•  
  •  
  •  
  •  
  •  
  •  
  •  
  •  
  •  
  •  
  •  
  •  
  •  
  •  
  •  
  •  
  •  
  •  
  •  
  •  
  •  
  •  
  •  
  •  

La crise dans les CHSLD était « prévisible »

Deux personnes en habits de protection, avec des visières, accompagnent un patient sur une civière.

Des ambulanciers transportent un patient hors du CHSLD Herron, le 11 avril 2020.

Photo : La Presse canadienne / Graham Hughes

Le réseau de la santé a largement eu le temps de voir venir la crise qui sévit actuellement dans de nombreux CHSLD du Québec. Il paie aujourd’hui le coût de son inaction et de son manque d’écoute, affirme le défenseur des usagers de la santé Pierre Blain.

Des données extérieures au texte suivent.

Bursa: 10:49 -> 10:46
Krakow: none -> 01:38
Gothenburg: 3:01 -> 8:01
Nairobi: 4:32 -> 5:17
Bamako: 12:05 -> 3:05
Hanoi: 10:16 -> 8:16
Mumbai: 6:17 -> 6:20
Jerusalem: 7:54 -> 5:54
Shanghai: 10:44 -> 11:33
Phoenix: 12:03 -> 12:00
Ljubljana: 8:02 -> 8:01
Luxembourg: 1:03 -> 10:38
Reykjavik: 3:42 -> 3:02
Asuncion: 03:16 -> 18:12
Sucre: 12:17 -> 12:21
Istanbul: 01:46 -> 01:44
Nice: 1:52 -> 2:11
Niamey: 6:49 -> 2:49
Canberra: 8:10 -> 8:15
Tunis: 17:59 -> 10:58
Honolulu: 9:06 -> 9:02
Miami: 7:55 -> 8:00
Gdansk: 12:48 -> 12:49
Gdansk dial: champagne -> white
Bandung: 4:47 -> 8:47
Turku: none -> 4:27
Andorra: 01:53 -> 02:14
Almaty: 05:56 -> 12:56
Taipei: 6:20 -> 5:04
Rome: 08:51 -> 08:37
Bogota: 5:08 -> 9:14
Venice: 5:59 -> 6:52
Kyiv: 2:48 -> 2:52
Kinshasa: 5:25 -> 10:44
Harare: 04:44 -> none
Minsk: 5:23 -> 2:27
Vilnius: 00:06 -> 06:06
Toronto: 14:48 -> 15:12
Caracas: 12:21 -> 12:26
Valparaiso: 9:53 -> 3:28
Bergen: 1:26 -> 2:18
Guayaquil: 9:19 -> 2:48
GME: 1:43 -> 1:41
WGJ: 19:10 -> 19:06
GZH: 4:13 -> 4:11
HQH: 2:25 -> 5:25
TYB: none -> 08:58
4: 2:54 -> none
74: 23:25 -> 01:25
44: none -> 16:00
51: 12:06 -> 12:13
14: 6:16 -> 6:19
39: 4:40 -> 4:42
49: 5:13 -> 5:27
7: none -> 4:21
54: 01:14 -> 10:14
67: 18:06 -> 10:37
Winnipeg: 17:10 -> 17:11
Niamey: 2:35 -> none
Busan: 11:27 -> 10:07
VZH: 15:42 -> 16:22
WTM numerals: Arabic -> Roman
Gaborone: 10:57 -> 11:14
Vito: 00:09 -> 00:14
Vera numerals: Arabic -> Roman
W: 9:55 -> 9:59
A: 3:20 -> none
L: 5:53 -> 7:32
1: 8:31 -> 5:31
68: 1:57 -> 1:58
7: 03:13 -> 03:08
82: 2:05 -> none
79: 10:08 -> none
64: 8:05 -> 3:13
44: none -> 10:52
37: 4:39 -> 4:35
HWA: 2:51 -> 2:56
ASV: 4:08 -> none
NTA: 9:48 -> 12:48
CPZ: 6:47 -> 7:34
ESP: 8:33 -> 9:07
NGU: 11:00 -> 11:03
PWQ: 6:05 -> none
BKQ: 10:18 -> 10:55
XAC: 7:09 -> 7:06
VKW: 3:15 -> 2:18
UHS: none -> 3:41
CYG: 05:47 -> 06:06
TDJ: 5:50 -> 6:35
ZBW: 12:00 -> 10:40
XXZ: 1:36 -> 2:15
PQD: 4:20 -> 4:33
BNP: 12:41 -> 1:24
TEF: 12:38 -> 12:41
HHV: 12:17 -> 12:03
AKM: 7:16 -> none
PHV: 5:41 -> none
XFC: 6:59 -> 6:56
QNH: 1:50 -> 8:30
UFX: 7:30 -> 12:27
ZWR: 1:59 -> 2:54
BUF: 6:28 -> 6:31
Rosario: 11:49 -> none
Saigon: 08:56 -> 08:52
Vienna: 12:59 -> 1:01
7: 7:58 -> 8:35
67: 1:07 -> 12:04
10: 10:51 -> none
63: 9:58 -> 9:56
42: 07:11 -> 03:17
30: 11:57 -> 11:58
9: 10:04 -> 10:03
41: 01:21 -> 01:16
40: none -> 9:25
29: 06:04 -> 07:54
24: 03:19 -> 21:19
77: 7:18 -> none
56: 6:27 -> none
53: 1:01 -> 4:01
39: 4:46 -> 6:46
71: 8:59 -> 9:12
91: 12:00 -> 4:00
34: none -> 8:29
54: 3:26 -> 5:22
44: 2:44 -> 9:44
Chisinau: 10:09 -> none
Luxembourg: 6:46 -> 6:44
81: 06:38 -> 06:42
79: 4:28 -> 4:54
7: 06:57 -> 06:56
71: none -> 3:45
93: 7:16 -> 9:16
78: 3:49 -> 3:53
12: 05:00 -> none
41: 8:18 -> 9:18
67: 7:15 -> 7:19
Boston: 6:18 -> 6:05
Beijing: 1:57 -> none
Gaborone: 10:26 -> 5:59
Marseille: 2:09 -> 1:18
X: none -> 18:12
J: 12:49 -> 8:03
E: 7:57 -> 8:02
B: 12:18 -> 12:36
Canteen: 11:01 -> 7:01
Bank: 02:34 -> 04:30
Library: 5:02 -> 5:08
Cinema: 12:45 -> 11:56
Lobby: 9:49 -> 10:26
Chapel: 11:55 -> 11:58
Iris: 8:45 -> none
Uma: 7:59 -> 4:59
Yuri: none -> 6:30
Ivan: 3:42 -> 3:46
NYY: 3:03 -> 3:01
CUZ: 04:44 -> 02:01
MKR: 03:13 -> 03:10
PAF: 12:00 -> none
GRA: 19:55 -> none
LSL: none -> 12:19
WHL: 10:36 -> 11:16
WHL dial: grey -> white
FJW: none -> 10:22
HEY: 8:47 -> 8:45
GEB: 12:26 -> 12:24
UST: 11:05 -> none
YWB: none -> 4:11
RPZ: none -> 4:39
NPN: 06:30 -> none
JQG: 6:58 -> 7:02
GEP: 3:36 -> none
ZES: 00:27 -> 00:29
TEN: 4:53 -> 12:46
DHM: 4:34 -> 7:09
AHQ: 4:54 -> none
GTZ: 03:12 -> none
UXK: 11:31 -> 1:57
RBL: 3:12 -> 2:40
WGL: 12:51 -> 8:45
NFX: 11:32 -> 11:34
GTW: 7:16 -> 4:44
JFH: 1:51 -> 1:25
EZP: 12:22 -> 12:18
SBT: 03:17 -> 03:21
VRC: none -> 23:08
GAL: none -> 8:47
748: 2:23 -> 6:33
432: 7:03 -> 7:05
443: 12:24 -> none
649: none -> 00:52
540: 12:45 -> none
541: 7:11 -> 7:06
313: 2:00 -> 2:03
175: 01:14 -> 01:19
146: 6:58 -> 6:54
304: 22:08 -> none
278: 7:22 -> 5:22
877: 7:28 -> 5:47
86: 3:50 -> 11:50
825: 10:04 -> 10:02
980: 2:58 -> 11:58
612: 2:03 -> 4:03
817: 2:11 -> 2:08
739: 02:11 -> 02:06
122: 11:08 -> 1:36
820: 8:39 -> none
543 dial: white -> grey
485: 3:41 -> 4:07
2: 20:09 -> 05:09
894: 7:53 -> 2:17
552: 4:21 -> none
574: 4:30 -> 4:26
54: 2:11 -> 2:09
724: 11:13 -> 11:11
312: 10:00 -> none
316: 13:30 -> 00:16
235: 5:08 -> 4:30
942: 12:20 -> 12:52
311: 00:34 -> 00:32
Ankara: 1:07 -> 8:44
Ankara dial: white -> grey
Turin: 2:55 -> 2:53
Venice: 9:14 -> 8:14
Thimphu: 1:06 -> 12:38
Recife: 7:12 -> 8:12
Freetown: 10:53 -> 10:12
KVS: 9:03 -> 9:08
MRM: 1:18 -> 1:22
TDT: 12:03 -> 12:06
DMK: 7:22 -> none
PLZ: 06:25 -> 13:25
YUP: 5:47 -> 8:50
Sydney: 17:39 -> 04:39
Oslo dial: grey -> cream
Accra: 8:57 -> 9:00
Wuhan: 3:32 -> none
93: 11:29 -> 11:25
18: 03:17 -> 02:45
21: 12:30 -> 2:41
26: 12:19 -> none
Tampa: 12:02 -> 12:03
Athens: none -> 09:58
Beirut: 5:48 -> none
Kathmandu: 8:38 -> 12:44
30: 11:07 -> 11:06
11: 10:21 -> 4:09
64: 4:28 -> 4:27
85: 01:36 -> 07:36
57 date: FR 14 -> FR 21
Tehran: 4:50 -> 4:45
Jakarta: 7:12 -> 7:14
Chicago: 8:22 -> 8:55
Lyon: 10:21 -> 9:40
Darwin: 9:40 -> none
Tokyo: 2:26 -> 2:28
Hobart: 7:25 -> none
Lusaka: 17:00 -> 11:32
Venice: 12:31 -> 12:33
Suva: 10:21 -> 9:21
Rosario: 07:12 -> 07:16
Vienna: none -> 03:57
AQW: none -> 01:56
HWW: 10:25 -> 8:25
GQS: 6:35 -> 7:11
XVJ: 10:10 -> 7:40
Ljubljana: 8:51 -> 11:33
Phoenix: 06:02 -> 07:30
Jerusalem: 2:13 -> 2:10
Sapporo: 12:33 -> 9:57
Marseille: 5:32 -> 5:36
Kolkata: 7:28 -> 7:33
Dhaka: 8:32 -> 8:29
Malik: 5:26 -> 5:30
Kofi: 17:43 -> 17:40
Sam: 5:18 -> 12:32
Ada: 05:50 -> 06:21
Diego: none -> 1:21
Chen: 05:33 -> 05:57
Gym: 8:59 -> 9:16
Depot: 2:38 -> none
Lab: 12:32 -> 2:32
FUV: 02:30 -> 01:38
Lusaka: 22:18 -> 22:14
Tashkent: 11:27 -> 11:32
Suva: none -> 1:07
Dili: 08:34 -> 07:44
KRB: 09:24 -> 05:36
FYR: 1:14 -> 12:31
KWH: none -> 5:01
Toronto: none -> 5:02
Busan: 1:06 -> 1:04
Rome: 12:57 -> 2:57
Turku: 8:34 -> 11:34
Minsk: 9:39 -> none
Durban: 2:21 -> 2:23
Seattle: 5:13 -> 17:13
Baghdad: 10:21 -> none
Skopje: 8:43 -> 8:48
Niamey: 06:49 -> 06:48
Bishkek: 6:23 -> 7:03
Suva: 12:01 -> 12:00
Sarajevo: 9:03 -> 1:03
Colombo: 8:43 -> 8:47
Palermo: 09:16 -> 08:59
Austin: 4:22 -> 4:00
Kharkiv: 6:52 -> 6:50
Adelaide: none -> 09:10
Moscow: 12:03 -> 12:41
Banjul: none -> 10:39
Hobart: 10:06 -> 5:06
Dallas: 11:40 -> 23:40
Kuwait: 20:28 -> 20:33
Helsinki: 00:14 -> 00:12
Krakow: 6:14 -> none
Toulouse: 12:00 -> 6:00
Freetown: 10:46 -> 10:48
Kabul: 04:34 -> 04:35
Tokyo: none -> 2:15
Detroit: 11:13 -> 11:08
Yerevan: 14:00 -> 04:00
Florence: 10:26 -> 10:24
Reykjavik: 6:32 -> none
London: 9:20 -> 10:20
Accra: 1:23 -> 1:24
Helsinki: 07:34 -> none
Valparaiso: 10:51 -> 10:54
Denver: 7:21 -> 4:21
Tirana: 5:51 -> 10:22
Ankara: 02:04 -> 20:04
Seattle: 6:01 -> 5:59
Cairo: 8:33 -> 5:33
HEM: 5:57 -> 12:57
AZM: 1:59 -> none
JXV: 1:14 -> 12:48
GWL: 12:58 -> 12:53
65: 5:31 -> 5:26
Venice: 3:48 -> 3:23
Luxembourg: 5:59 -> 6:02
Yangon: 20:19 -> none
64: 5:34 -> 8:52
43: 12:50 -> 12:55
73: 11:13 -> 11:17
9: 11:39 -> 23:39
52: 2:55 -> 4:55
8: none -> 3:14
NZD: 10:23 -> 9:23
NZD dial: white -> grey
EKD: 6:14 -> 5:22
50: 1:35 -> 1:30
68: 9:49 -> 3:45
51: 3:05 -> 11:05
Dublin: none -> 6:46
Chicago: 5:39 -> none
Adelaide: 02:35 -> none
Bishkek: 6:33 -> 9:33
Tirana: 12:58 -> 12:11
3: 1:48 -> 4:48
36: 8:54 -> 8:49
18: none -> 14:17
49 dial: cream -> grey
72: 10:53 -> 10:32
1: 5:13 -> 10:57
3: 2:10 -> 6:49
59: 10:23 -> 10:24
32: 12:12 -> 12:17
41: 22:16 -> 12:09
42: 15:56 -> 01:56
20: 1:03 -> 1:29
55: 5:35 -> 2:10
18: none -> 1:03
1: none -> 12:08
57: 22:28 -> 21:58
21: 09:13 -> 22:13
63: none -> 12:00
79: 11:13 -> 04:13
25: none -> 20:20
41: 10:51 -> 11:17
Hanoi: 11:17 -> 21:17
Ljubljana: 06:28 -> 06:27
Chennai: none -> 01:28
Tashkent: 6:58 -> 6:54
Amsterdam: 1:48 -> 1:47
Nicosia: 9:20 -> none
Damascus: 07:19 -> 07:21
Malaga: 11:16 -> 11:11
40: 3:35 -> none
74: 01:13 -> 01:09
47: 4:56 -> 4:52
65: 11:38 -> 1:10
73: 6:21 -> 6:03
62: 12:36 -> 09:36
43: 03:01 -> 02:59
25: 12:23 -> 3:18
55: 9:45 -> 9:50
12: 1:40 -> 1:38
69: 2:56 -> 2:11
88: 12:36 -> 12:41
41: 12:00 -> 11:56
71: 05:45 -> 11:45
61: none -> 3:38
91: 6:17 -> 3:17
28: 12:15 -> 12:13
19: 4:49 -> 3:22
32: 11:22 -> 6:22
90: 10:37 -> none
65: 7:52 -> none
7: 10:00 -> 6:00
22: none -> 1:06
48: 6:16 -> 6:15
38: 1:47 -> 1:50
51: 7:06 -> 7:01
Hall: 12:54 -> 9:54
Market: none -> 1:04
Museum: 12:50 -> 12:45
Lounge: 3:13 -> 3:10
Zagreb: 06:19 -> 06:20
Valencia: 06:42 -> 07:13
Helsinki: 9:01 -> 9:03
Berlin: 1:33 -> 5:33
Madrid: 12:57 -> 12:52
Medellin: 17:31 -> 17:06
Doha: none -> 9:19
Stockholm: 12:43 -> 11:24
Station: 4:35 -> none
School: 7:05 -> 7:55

En entrevue à l’émission Première Heure, lundi, le président-directeur général de l’organisme Les usagers de la santé du Québec a mentionné que les lanceurs d’alertes s’évertuent depuis longtemps, souvent en vain, à attirer l’attention des pouvoirs publics sur la situation dans les centres d’hébergement pour personnes âgées.

Je pense que la première leçon qu’on peut tirer d’une situation semblable, c’est que partout, on n’écoute pas souvent la voix de ceux qui sonnent les alarmes. Ça peut être des membres du personnel, ça peut être des parents qui disent : "le service n’est pas bon", mais on dirait qu’on ne les écoute pas, a confié Pierre Blain à l’animateur Claude Bernatchez.

On arrive aujourd’hui avec une situation qui a perduré et qui, surtout, s’est amplifiée, et qui amène un drame semblable.

Pierre Blain, président-directeur général de l’organisme Les usagers de la santé du Québec
Pierre Blain dans un studio d'une station de radio

Pierre Blain, président-directeur général de l’organisme Les usagers de la santé du Québec

Photo : Radio-Canada

Recommandations ignorées

Les nombreux cas de négligence rapportés au CHSLD Herron illustrent bien son propos. Pierre Blain rappelle qu’en 2017, un rapport de la protectrice du citoyen avait mis en lumière des lacunes majeures dans la qualité des soins offerts aux résidents.

Une visite ministérielle effectuée en 2019 avait soulevé des problèmes similaires.

M. Blain soutient que le CIUSSS de l'Ouest-de-l'Île-de-Montréal avait la responsabilité de veiller à ce que le CHSLD Herron mette en place les recommandations formulées au terme de ces deux visites.

À mon point de vue, il y a eu un manque [de la part du CIUSSS] et qu’on ne me dise pas qu’on n’était pas au courant.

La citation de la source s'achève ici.